Man bezeichnet mich oft als Kohlkopf. Ein verletzender Ausdruck. Manchmal nennen sie mich auch hirntot, was ebenso verletzend und vollkommen falsch ist. Also: Meine Gehirnzellen haben nach fünf Minuten ohne Sauerstoff angefangen, sich wie Kamikaze-Flieger in den Tod zu stürzen, was zu einer gravierenden und (angeblich) irreversiblen Verkümmerung im zerebralen Kortex, also der Großhirnrinde, geführt hat.
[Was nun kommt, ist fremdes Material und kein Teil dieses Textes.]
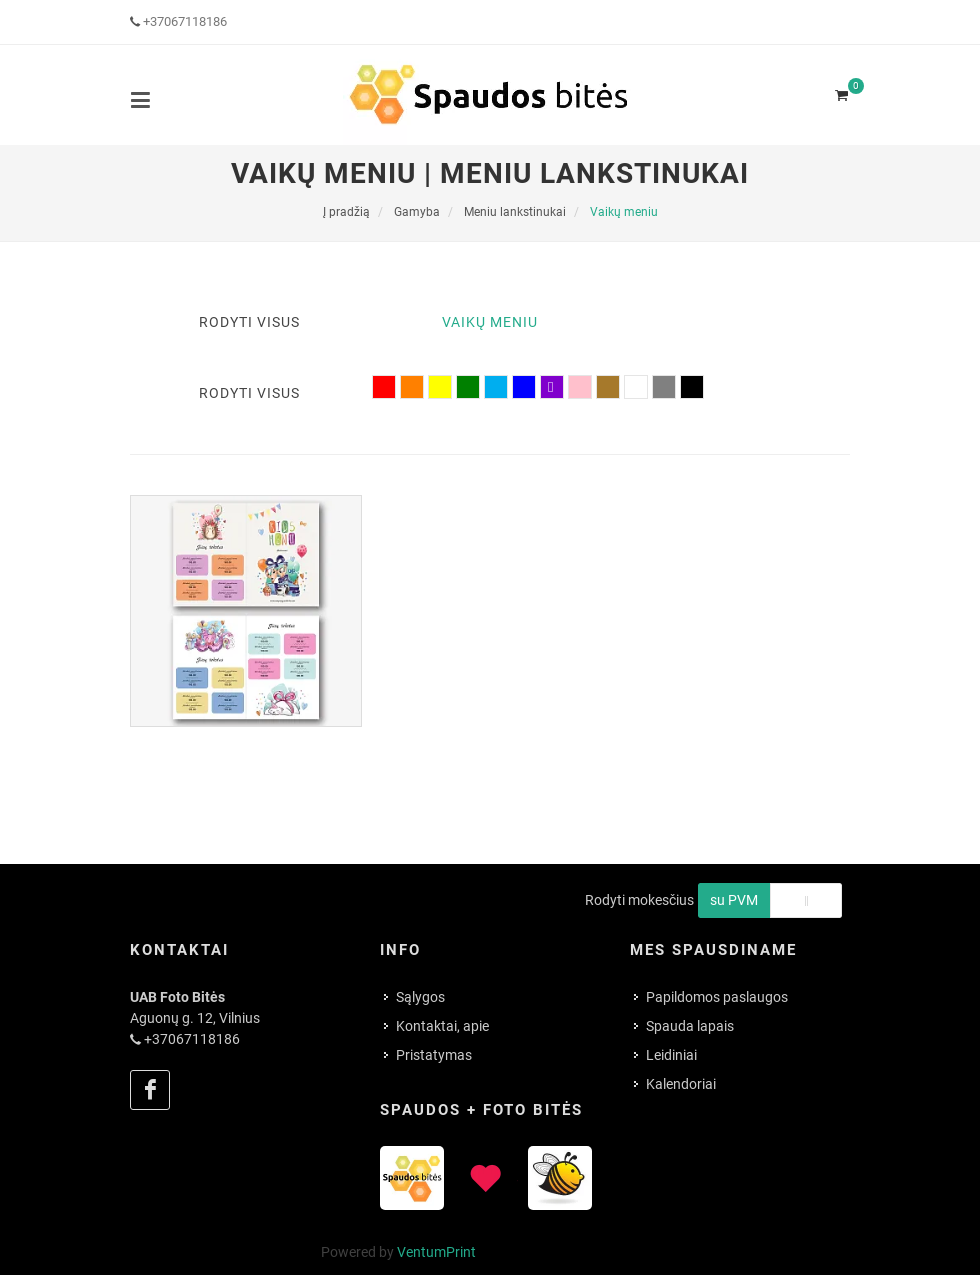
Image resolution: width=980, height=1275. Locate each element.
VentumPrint (436, 1252)
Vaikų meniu (490, 322)
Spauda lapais (690, 1026)
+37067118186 (185, 21)
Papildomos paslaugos (717, 997)
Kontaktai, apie (442, 1026)
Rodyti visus (249, 322)
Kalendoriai (681, 1084)
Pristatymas (434, 1055)
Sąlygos (420, 997)
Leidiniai (671, 1055)
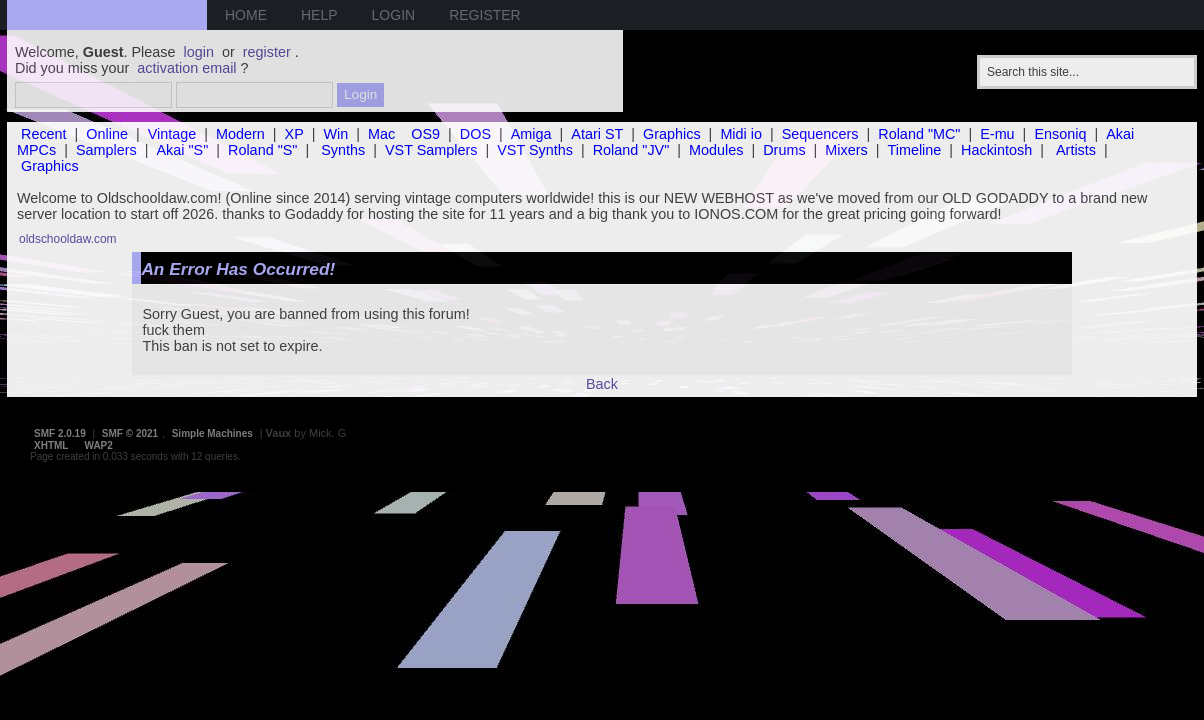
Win (336, 134)
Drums (784, 150)
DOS (475, 134)
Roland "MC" (919, 134)
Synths (343, 150)
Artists (1076, 150)
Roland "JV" (631, 150)
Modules (716, 150)
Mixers (846, 150)
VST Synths (535, 150)
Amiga (531, 134)
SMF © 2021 (130, 433)
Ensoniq (1060, 134)
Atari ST (597, 134)
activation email (186, 68)
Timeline (914, 150)
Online (107, 134)
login (199, 52)
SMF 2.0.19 (60, 433)
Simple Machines (212, 433)
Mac (381, 134)
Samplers (106, 150)
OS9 (425, 134)
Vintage (172, 134)
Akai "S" (182, 150)
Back (602, 384)
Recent (44, 134)
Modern (240, 134)
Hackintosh (996, 150)
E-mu (997, 134)
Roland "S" (262, 150)
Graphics (672, 134)
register (267, 52)
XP (294, 134)
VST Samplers (431, 150)
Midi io (741, 134)
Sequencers (820, 134)
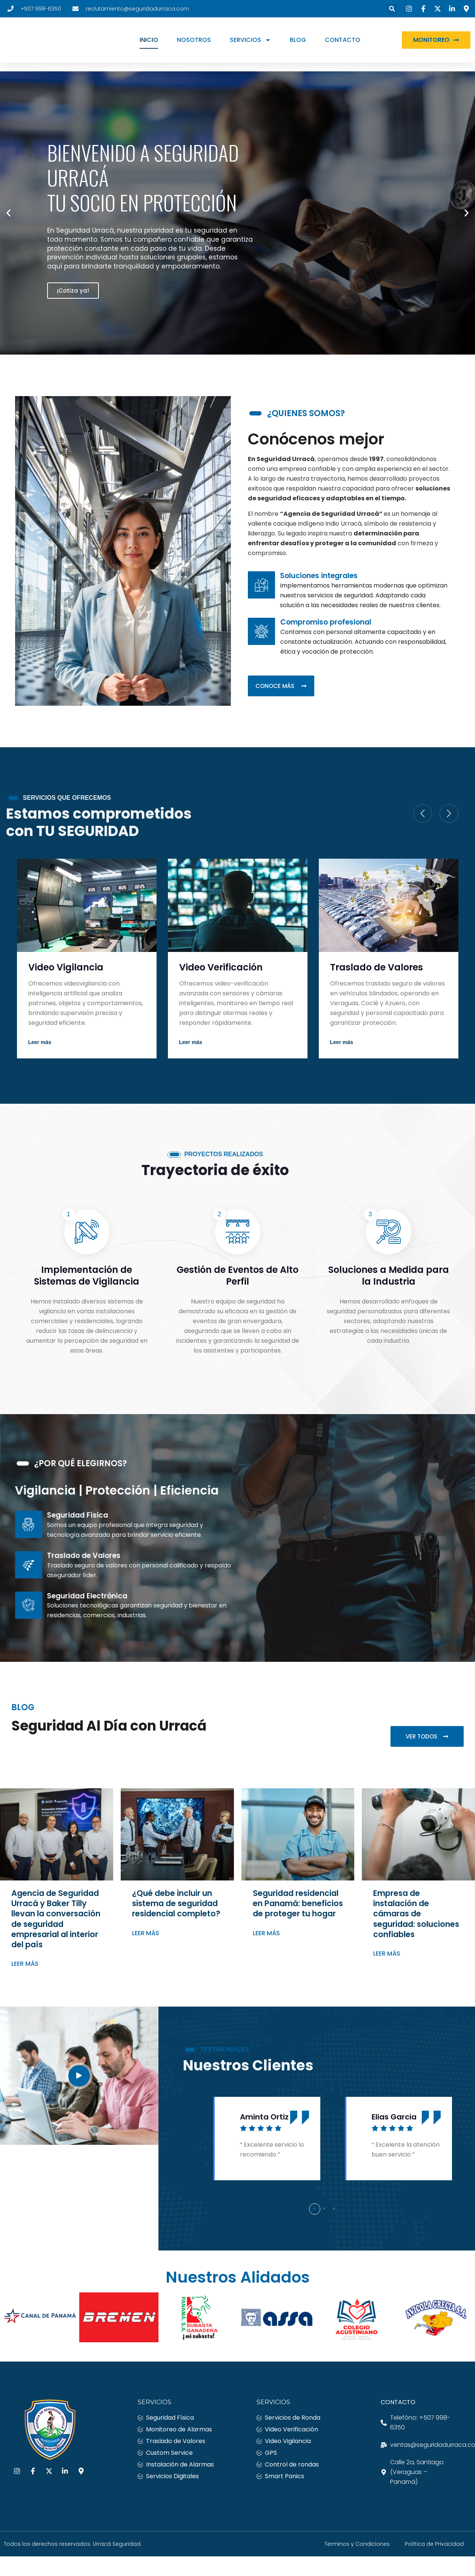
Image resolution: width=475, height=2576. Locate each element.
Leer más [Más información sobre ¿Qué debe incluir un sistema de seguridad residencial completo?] (145, 1935)
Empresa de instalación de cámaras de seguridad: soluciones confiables (416, 1916)
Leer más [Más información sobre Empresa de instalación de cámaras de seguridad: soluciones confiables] (386, 1955)
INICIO (161, 44)
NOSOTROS (206, 44)
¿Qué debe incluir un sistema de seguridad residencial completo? (176, 1905)
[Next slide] (449, 815)
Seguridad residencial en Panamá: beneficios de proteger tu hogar (298, 1905)
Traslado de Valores (376, 969)
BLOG (310, 44)
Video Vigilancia (65, 969)
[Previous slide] (422, 815)
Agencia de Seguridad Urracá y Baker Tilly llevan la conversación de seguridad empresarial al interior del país (55, 1921)
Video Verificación (221, 969)
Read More (45, 1044)
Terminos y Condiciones (357, 2546)
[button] (383, 9)
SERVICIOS (262, 44)
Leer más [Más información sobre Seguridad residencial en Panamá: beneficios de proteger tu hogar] (266, 1935)
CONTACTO (354, 44)
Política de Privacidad (434, 2546)
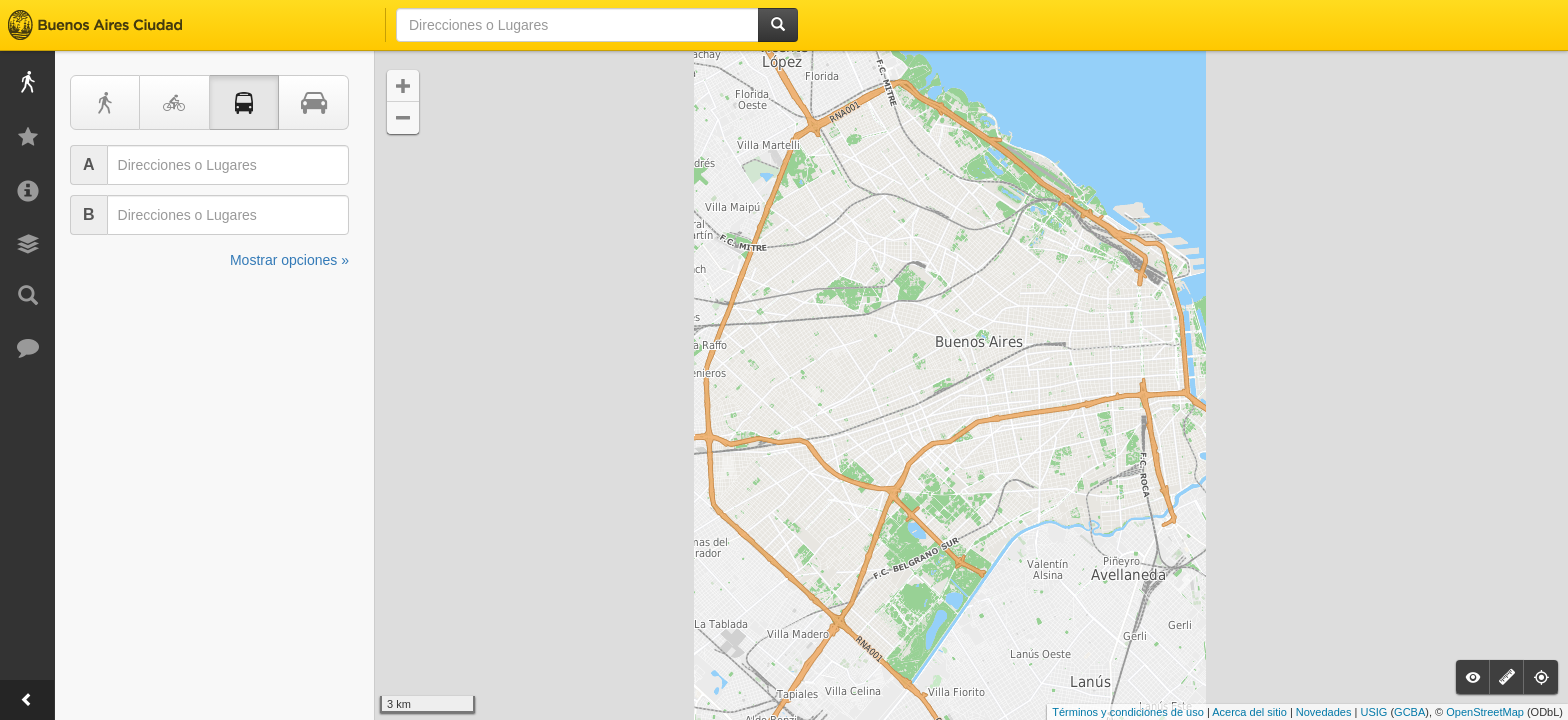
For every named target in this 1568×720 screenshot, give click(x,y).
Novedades (1324, 712)
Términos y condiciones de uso (1128, 712)
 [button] (403, 86)
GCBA (1409, 712)
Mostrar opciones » (289, 260)
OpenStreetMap (1485, 712)
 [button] (403, 118)
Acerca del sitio (1249, 712)
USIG (1373, 712)
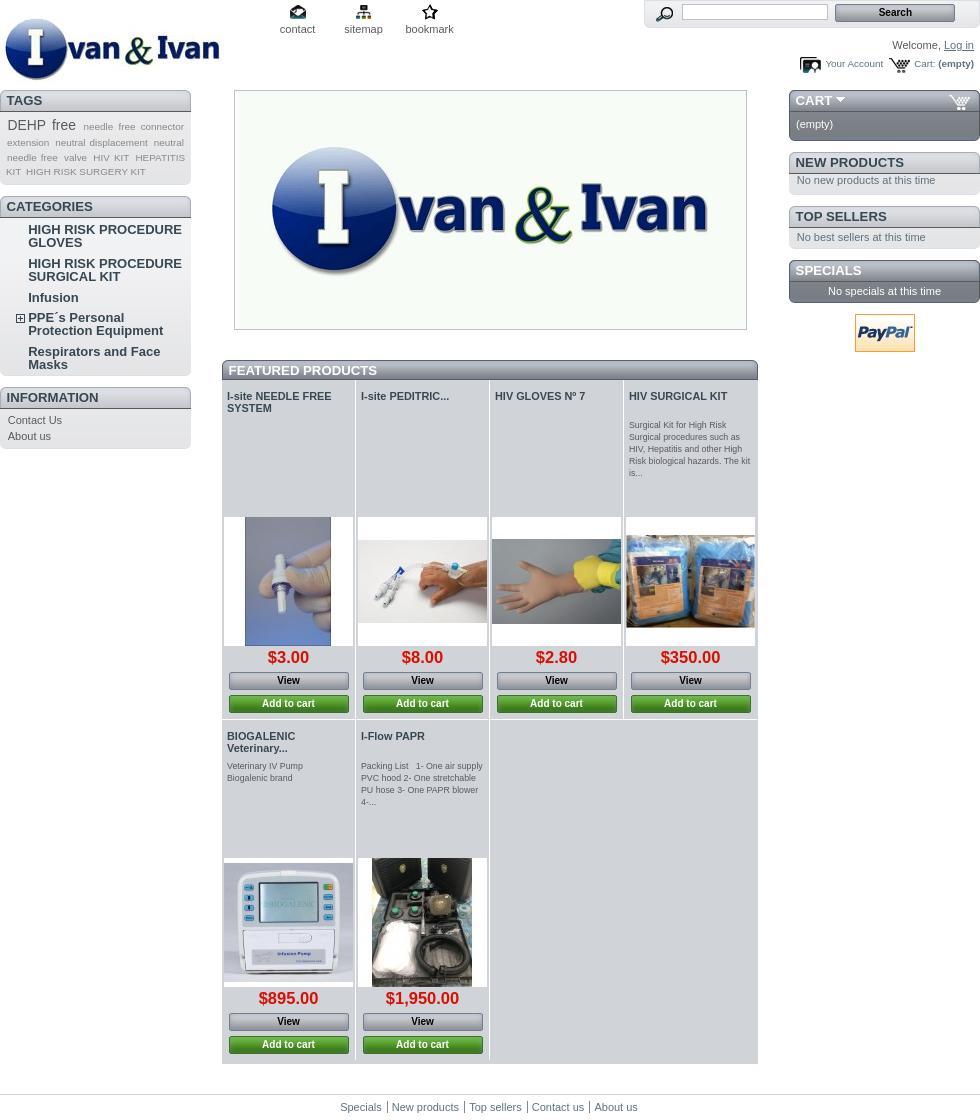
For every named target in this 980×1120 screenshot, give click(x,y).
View (288, 680)
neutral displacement (101, 142)
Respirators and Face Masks (94, 358)
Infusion (53, 297)
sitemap (363, 29)
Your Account (854, 63)
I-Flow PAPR (393, 736)
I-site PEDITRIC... (405, 396)
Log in (959, 45)
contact (297, 29)
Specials (829, 270)
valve (75, 157)
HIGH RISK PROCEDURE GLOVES (105, 236)
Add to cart (288, 703)
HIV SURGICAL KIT (678, 396)
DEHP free (41, 125)
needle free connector (133, 126)
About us (29, 436)
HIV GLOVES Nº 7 (540, 396)
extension (28, 142)
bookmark (429, 29)
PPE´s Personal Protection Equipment (95, 324)
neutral (169, 142)
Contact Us (35, 420)
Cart (814, 100)
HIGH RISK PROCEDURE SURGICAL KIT (105, 270)
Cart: (924, 63)
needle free (32, 157)
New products (850, 162)
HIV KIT (111, 157)
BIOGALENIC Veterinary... (261, 742)
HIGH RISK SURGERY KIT (86, 171)
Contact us (558, 1107)
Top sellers (841, 216)
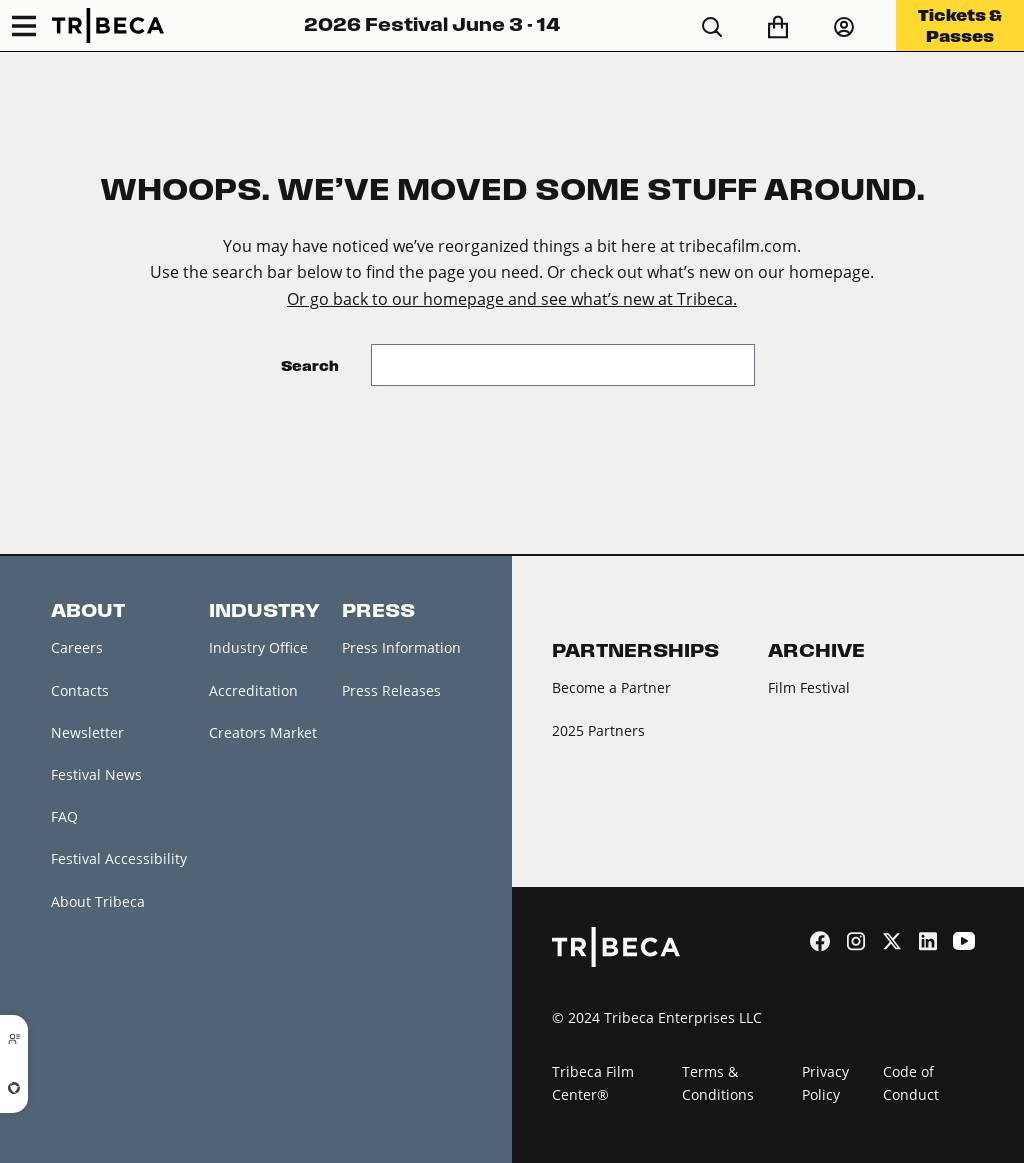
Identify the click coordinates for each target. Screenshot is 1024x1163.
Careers (77, 647)
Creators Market (263, 732)
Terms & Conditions (718, 1083)
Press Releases (391, 690)
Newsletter (87, 732)
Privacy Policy (825, 1083)
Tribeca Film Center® (593, 1083)
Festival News (96, 774)
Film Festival (809, 687)
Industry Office (258, 647)
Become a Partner (611, 687)
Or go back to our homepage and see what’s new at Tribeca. (512, 298)
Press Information (401, 647)
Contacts (80, 690)
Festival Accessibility (119, 858)
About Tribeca (98, 901)
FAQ (64, 816)
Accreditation (253, 690)
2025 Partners (598, 730)
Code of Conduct (911, 1083)
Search (310, 365)
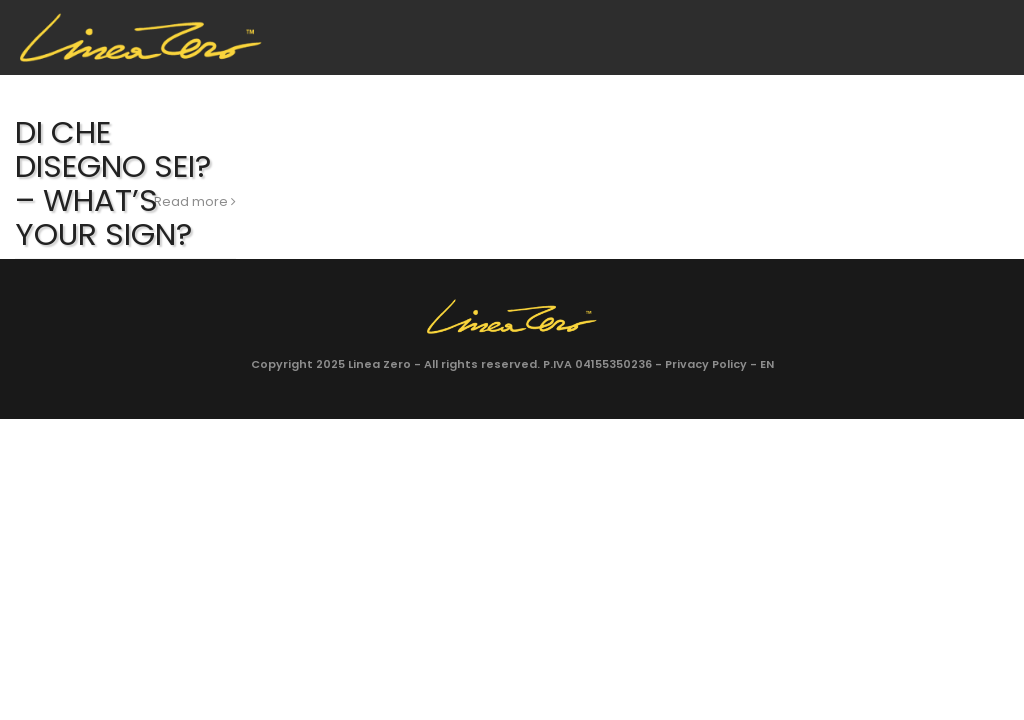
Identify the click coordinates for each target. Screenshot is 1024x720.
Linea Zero (379, 364)
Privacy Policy (706, 364)
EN (886, 86)
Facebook (943, 87)
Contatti (641, 86)
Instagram (988, 87)
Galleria (529, 86)
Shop (819, 86)
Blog (739, 86)
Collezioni (414, 86)
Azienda (301, 86)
Mein Neurologe, der Dr. (ich verarsche dich nicht) Thinker (lustig, was?) heißt und Buchstabenkombinationen wie MD, FRCPC und PhD auf seinem Namensschild trägt, erklärte Mom und Dad, dass mein Hirn wie ein fauler Apfel sei. Das Kerngehäuse – mein Hirnstamm – ist intakt geblieben und funktioniert normal. Deswegen habe ich nach wie vor gleichmäßige Schlaf-Wach-Zyklen, Blutkreislauf und Sekretion funktionieren (deswegen war keine Tracheostomie notwendig, dem Himmel sei Dank für die kleinen Dinge), und ich kann ohne Hilfe von Maschinen atmen. Darüber hinaus bin ich zu zufälligen, unbeabsichtigten Bewegungen fähig. Der Rest des Apfels ist mürbe und braun. Er ist in meinem Schädel zusammengeschrumpelt. Mit Flüssigkeit gefüllte Blasen haben die verlorene Hirnmasse ersetzt. Kein Apfel, den man gern essen möchte, wie Dr. Thinker meinen Eltern erklärte. Eigentlich zu nichts mehr zu gebrauchen. Dad (Gott segne ihn; er war zu dieser Zeit von Gefühlen überwältigt und versuchte, das Beste aus einer schlechten Situation zu machen) fragte, ob der Apfel gut genug sei, um Apfelkuchen daraus zu machen. Dr. Thinker zog die Stirn in Falten und verneinte. Mom fragte, ob er gut genug sei, um Apfelwein daraus herzustellen. »Welche Art von Apfelwein?«, wollte Dr. Thinker wissen, den die Fragen meiner Eltern offensichtlich verwirrten, und Mom (auch sie meinte es gut), erwiderte: »Na, süßen Wein.«

Hirnschaden? Scheiße, klar. Hirn gefickt? Okay … Kann man so sehen. Aber hirntot? Auf keinen Fall, Alter. Nicht mal annähernd.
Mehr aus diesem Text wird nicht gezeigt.